La casetta del progetto «So-stare?», in via Orzinuovi - Foto © www.giornaledibrescia.it

 

Tutto ciò avviene in giorni cui si parla dell’emergenza eroina. Stando alle statistiche presentate in un recente incontro in Prefettura, a Brescia, i consumatori di eroina sono passati dal 25 al 30% nell’arco dell’ultimo anno, ma secondo gli operatori il problema non è tanto legato all’aumento del consumo, quanto al rischio di decessi legato a dosi tagliate male. «Il pericolo overdose è maggiore in coloro che sono sieropositivi o che hanno l’epatite C. O tra coloro che escono puliti dal carcere: basta una volta ed è overdose.
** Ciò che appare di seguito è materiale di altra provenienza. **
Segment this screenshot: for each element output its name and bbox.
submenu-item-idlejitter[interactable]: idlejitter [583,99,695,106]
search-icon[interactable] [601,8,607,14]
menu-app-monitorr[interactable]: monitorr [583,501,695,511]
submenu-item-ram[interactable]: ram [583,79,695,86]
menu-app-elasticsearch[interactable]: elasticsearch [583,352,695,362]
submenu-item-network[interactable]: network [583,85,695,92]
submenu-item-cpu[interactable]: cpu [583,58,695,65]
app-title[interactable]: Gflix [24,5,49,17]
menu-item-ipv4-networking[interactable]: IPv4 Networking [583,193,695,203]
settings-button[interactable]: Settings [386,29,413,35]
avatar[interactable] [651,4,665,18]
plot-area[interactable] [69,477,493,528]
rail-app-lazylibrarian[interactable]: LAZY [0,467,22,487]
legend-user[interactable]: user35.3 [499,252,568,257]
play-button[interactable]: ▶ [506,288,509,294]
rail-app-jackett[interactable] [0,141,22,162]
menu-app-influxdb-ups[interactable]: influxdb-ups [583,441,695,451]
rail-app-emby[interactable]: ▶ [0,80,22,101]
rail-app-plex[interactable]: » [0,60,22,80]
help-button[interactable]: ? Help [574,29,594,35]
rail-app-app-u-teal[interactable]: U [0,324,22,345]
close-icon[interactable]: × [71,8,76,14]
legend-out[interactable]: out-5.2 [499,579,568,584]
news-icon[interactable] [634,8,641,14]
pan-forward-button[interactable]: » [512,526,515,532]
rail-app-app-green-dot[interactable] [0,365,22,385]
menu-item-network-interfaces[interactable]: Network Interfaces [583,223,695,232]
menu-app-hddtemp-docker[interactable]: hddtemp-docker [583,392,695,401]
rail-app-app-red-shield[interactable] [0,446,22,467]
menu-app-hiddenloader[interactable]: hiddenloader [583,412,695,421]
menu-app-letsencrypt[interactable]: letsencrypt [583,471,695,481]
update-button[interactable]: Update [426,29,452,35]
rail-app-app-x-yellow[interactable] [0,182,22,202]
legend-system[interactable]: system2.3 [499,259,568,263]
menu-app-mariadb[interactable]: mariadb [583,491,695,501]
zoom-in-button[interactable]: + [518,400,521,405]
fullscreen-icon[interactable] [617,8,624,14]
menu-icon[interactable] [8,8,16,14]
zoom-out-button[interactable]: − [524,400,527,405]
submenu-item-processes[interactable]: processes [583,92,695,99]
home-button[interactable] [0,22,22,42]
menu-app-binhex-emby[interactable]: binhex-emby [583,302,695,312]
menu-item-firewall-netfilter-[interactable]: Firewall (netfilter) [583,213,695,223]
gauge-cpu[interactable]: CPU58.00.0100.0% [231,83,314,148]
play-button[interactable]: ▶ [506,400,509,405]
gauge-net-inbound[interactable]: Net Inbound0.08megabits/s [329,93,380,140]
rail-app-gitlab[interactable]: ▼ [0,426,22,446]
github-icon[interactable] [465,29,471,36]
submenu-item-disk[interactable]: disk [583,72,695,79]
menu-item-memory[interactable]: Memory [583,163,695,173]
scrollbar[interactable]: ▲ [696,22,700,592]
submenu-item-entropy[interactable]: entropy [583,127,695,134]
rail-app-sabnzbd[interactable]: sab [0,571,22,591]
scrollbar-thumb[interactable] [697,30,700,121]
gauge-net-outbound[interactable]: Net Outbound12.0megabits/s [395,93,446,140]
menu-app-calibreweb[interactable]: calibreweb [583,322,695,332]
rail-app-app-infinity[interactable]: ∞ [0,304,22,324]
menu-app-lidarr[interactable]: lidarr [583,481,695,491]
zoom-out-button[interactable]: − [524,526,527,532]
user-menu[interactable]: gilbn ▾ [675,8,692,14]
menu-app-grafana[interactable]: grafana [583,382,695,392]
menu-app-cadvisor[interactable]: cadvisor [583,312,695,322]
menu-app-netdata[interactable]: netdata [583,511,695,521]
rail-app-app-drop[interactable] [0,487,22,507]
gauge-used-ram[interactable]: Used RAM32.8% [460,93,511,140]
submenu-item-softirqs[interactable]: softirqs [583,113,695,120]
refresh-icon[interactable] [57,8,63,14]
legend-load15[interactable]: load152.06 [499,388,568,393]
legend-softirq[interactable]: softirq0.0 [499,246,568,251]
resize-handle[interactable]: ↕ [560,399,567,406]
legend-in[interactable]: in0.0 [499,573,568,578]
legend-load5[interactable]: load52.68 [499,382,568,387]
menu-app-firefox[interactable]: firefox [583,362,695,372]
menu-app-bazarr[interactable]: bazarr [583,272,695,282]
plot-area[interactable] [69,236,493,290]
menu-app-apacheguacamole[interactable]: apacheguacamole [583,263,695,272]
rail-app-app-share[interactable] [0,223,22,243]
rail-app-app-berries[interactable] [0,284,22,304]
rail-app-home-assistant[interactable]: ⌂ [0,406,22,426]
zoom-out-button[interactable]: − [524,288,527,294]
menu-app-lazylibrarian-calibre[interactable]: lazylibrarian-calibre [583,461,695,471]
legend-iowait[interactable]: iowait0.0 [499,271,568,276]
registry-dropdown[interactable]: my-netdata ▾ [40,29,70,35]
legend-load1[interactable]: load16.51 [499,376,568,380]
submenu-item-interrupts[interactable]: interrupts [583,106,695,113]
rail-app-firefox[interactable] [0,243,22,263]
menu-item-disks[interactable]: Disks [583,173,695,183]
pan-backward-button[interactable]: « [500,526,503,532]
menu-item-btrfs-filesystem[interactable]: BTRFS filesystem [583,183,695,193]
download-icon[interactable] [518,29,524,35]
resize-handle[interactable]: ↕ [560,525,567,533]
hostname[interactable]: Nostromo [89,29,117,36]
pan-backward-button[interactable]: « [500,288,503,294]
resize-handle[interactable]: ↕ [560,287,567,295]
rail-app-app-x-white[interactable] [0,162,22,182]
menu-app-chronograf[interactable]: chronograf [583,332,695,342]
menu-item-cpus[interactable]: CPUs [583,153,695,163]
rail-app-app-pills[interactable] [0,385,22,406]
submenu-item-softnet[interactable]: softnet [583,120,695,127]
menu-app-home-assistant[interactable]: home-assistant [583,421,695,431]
Noi facciamo anche i test e questo comporta un contenimento di accessi ai Pronto soccorso».

In attesa di risposte da Regione Lombardia, il Comune di Brescia si è comunque mosso per assicurare sostegno al servizio. «Il Comune non lascerà sole le cooperative: in questa fase il lavoro del Progetto Strada assume un’importanza fondamentale» dichiara Marco Fenaroli, assessore al Welfare in Loggia. Anche a livello politico le cose si stanno muovendo, con una certezza: il tempo a disposizione non è infinito.